9:57 p.m. – Usher, unlike some performers, can dance. The white outfit is a wise choice with bright stage lights.
9:59 p.m. – Usher is performing with a more people onstage than live in the state of Idaho. This is called “Timberlaking.”
10:00 p.m. – Show advertised with condom commercial bleeps out lyrics again.
10:03 p.m. – Still bothered by the “Queen of L.A. Punk” line about Gwen Stefani. Hello, Exene, anyone? Geez, if we’re naming pop singers as a “queen of punk,” at least Belinda Carlisle was in the Germs.
10:06 p.m. – Nina Dobrev, comparing Imagine Dragons to “rock.” Not a good night for the show’s writers’ musical knowledge, apparently.
10:08 p.m. – “Royals” wins for “best rock video.” There is no rock whatsoever in that track. It’s a dance pop song. Point blank. This one makes as much sense Chris Brown winning a CMA or Jethro Tull winning a heavy metal Grammy.
10:10 p.m. – In 2014, apparently “rock” means a New Zealand woman singing dance pop and some unholy marriage of Coldplay and Blue Man Group.
10:15 p.m. – I do believe you can sing “Hey There, Delilah” over the music track to the verses of this Five Seconds to Summer song.
10:17 p.m. – Rather than replace One Direction members a la Menudo, just crank out a completely different act with a different name, albeit with playing of instruments and somewhat more rockish. Given that they had a headlining tour announced a year in advance and by the volume of female shrieking in the audience, it appears to be working.

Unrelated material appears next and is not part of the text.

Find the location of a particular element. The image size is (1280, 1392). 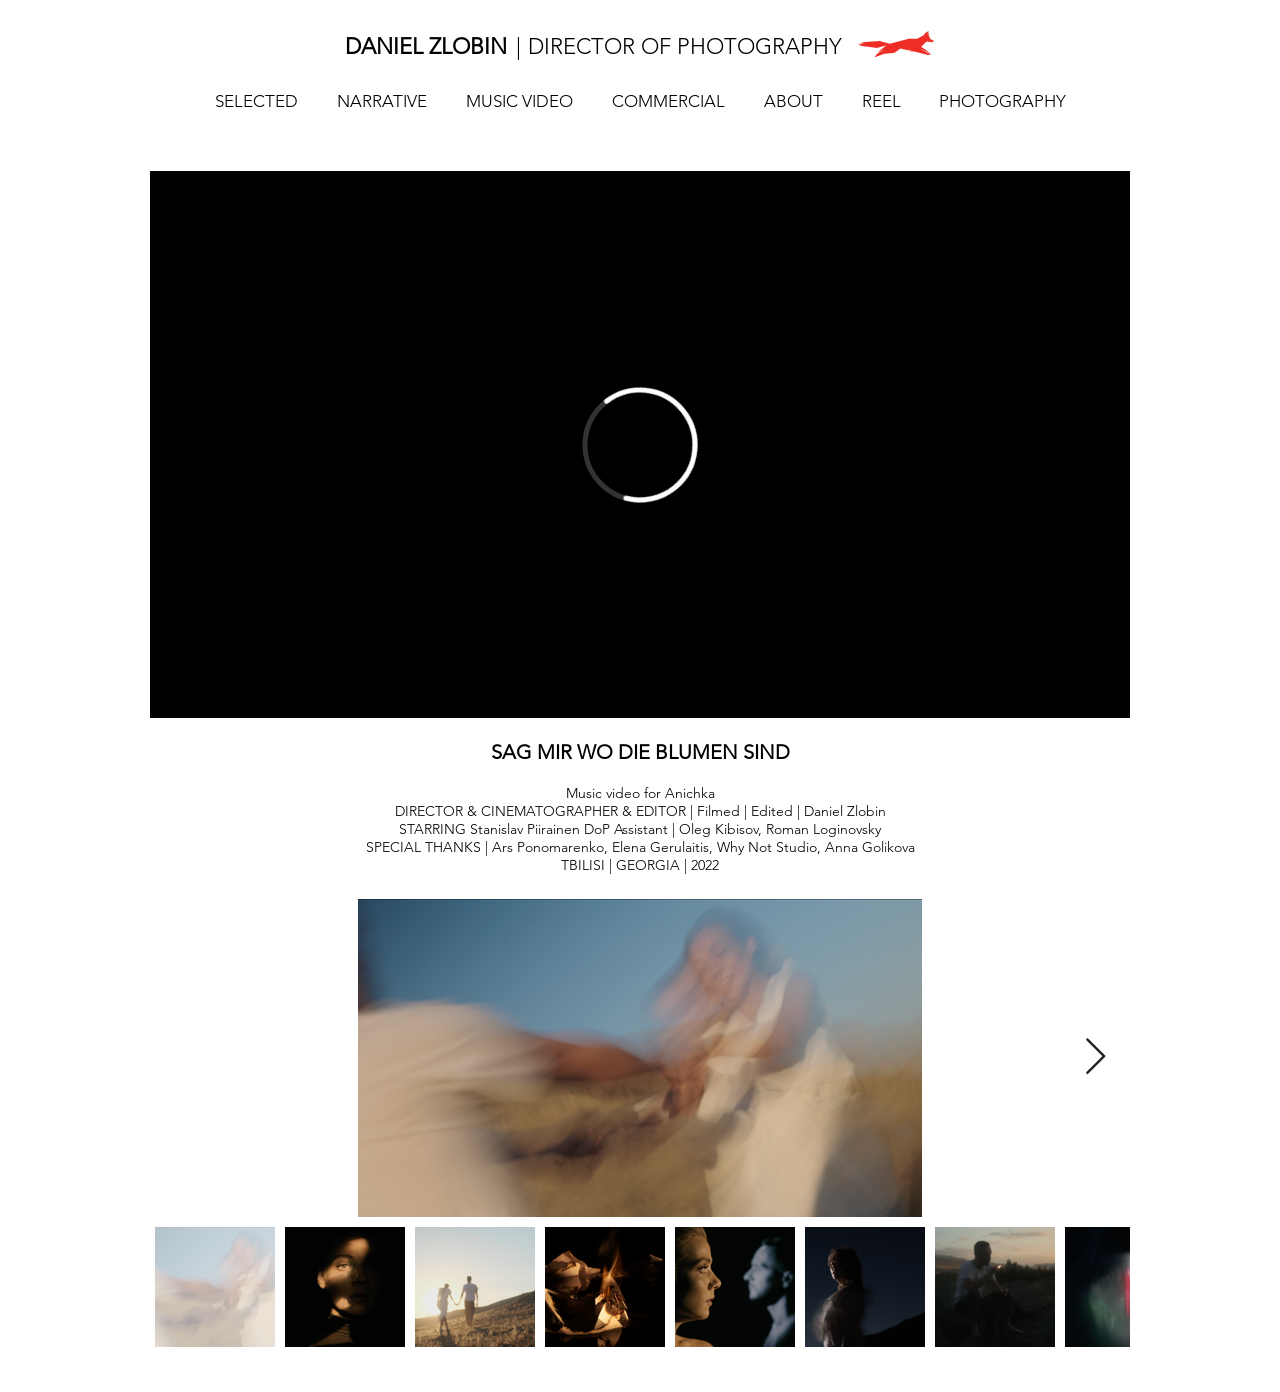

[Next Item] is located at coordinates (1095, 1057).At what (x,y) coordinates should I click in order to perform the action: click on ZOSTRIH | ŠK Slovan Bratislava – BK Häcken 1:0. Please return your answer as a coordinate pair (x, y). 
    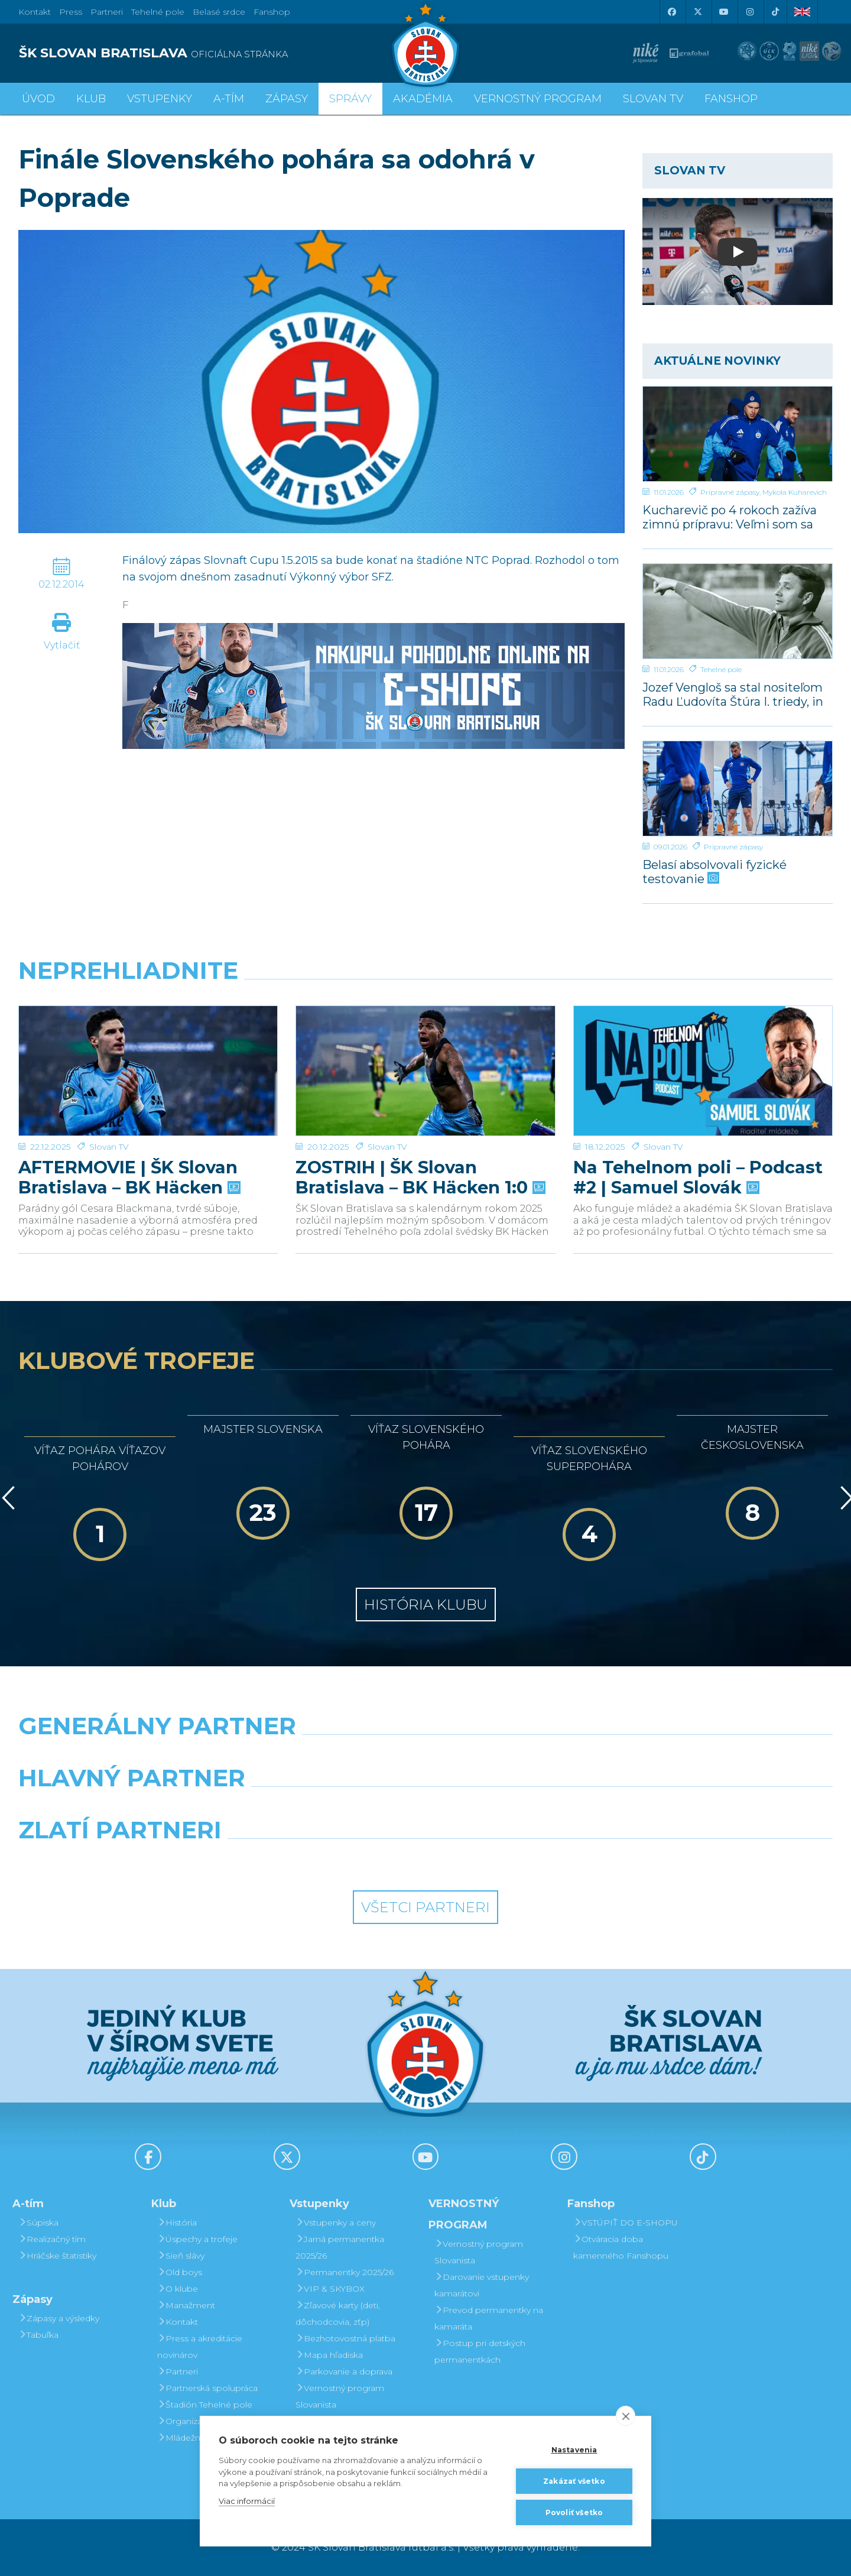
    Looking at the image, I should click on (419, 1137).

10:19 p.m. – A commercial for “Slednecks”, aka “Buckwild in Alaska” aka “Jersey Frozen Tundra.”
10:30 p.m. – SAT analogy: Gwen Stefani is to Queen of L.A. Punk as Snoop Dogg is to…
Answer: King of Polka.
10:34 p.m. – Is it me or judging by a lot of the songs on this show, did a lot of today’s music producers listen to old Jock Jams compilations a lot?

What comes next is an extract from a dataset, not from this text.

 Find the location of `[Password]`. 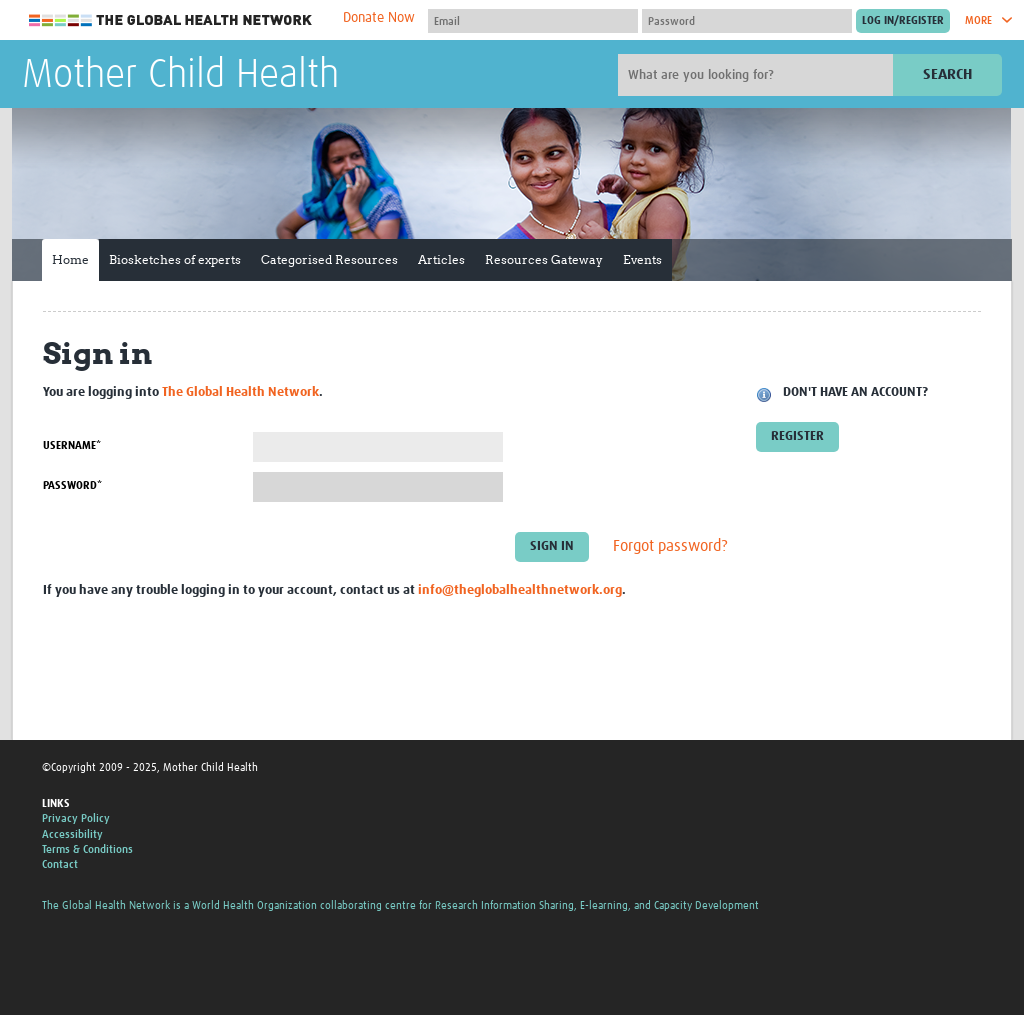

[Password] is located at coordinates (747, 21).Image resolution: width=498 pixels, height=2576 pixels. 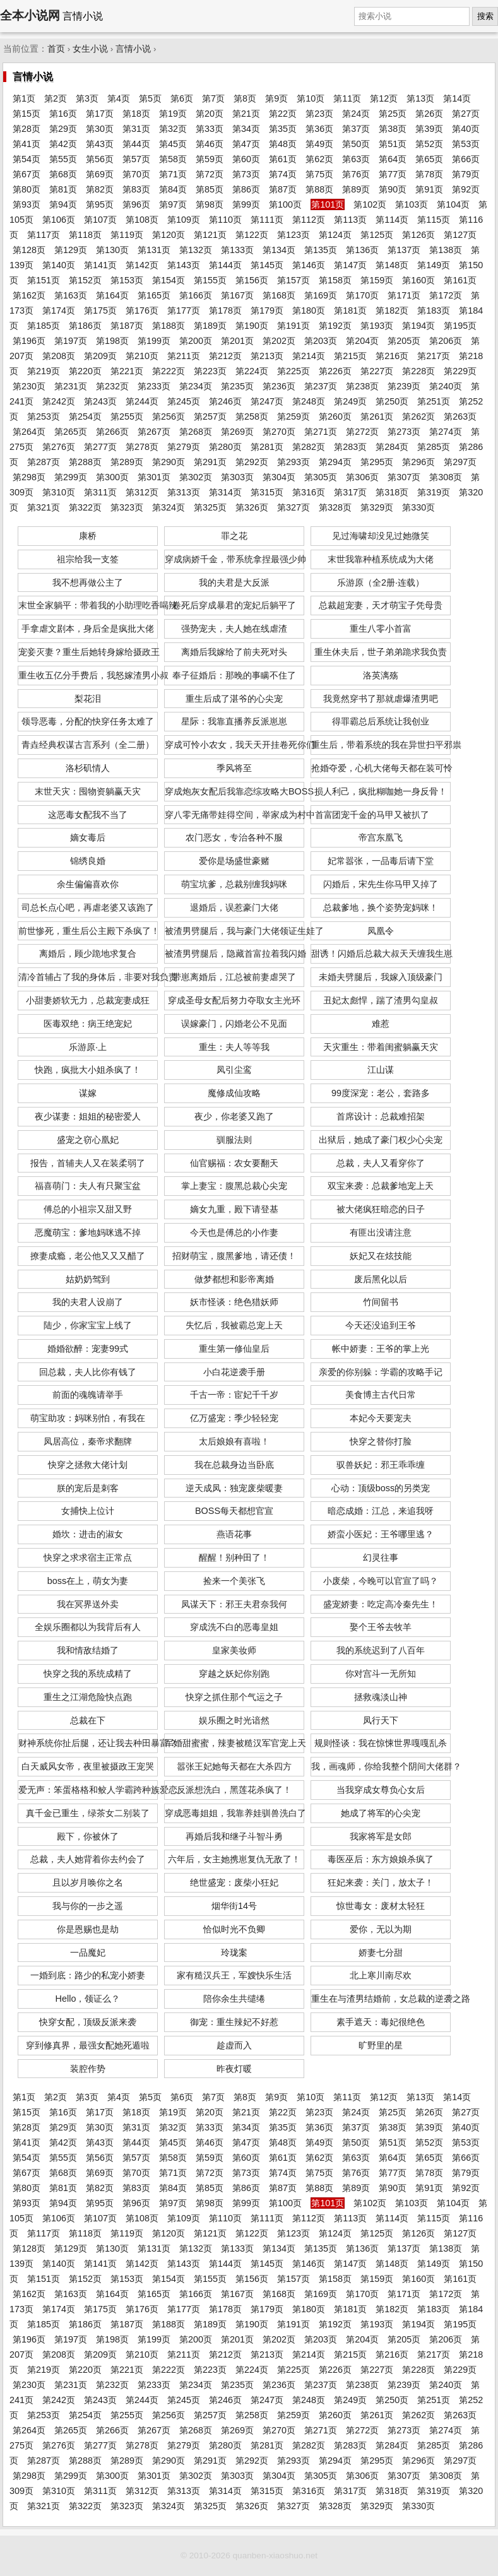 What do you see at coordinates (43, 326) in the screenshot?
I see `第185页` at bounding box center [43, 326].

10:35 p.m. – Sam Smith in the audience, showing more rhythm seated than Taylor Swift does standing.
10:43 p.m. – Adam Levine, dressed like Fletch working undercover on the beach.
10:43 p.m. – More presenters than not would get that Fletch reference, by the way.

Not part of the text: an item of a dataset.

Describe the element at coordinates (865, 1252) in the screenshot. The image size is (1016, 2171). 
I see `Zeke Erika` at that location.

10:45 p.m. – Jimmy Fallon, dressed for a “Miami Vice” reboot.
10:45 p.m. – One can’t completely erase the whole Robin Thicke/Furry/Foam finger thing in the mindbank from last year, but that was actually nice. Very nice, actually. Miley Cyrus using the visibility for winning Video of the Year for good.
10:46 p.m. – Seriously. The best social consciousness moment and the most moving of the night came from Miley. The young lady did well and hopefully her reach results in increased awareness of and funds to fight youth homelessness.
10:56 p.m. – Any comments I might make from here on out, I’d just like to let the Beygency know that my real name is Amanda Van Der Flugenden.
10:57 p.m. – Video Vanguard Winner does the medley thing. Beyonce appearing with confidence. She’s in full command at this point in her career.
11:01 p.m. – Better than her Super Bowl Halftime, because, for one thing, there’s no two-minute long Destiny’s Child “reunion”…and, thus far, no army of holographic Beyonces.
11:03 p.m. – Beyonce is performing with a wide array of buttocks behind her, concentrating on a performance of material off her newest album that came out last December without a lot of material that MTV’s version of a career achievement award.
11:07 p.m. – Proof Beyonce has the power. They aren’t bleeping the word “bitches" when she sings it repeatedly.
11:09 p.m. – A very assured, strong performance, but this also has the feel of an extended infomercial for the most recent album.
11:11 p.m. – No overdone effects. No costume changes. Just the most popular performer going with songs and choreography.
11:12 p.m. – Clear emotion from Beyonce when Jay-Z. holding daughter Blue Iby, comes out to present the award.
11:13 p.m. – There’s no way to follow Beyonce, obviously. So, in a wise move they don’t. That said, the decision to go without a host meant a rather awkward “Is the show over?” moment.
Overall, this year’s VMA’s lacked the “What the hell was THAT?” moments that create buzz, but the having the biggest draw close the show (and do so well) can make up for some of the flaws or performances that didn’t scream “great!” earlier. If they aren’t all high notes, leave on the highest one possible.